There are myriad reasons you might consider changing healthcare providers:

  • You and your family are moving to a new location that is too far away from your current healthcare provider.
  • Your insurance company no longer contracts with your current healthcare provider. This is actually as much a reason to change insurance companies as it is to change healthcare providers. If you are satisfied with your healthcare provider's care, you may choose to review your insurance for changes instead.
  • Your life choices force you to make a change. Getting married and choosing your new spouse's health insurance over your own, or divorcing your spouse may require you to find a new healthcare provider.
  • Your healthcare provider's practice is closing, or your healthcare provider is moving his/her practice. Healthcare providers retire, change careers, lose their licenses, are denied malpractice insurance, and even pass away, forcing patients to find an alternative.
  • It is not unheard of that healthcare providers will "fire" a patient. Sometimes the relationship is so difficult that neither the healthcare provider nor patient is satisfied with it. The healthcare provider may be the first one to identify a problem in the relationship, and you may be left without a healthcare provider.
  • You have a medical problem that requires a second opinion. In this case, you won't necessarily change healthcare providers; you just need another healthcare provider to look at your medical situation more closely.
  • You come to the realization that "nice" and "good bedside manner" don't necessarily equal competent. You may be reluctant to change, but feel you could get better care elsewhere.
  • You get an uneasy feeling from the healthcare provider. It may be tough to pinpoint, but if a healthcare provider makes you feel at all uncomfortable, trust that feeling and make a change. From substance abuse problems to an inability to control anger to bad habits, to problems with hygiene—you may not even be able to pinpoint the problem, but whatever it is, it will never seem right to you.
  • You have a feeling that another healthcare provider would communicate better, respect you more, or partner with you more effectively. This is as good a reason as any to seek a new healthcare provider. Mutual trust and respect are very important between a healthcare provider and patient. From not managing your expectations well, to using med-speak, to failing to provide test results or other feedback, patients can get frustrated with communication problems. That's plenty of reason to change healthcare providers.

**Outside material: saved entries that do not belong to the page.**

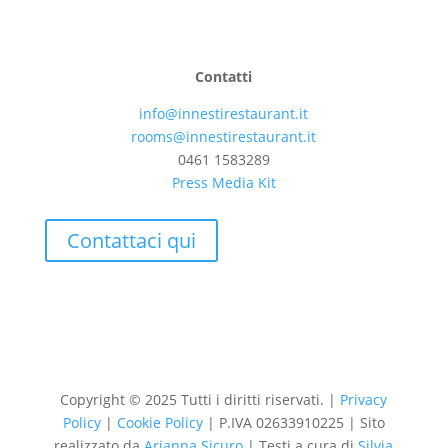
Contatti
info@innestirestaurant.it
rooms@innestirestaurant.it
0461 1583289
Press Media Kit
Contattaci qui
Copyright
© 2025 Tutti i diritti riservati. |
Privacy
Policy
|
Cookie Policy
| P.IVA 02633910225 | Sito
realizzato da
Arianna Sicuro
| Testi a cura di
Silvia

On the other hand, if you are considering making a change, don't take the decision lightly. You and your healthcare provider have both invested in the relationship, and such a change will not be easy for either of you. The time, paperwork, and details will need to be sorted out.

Once you've decided that changing healthcare providers is the right thing to do, you'll want to follow recommendations for making sure the change works smoothly. It's wise to establish a new relationship by making the transition before an emergency or major health difficulty.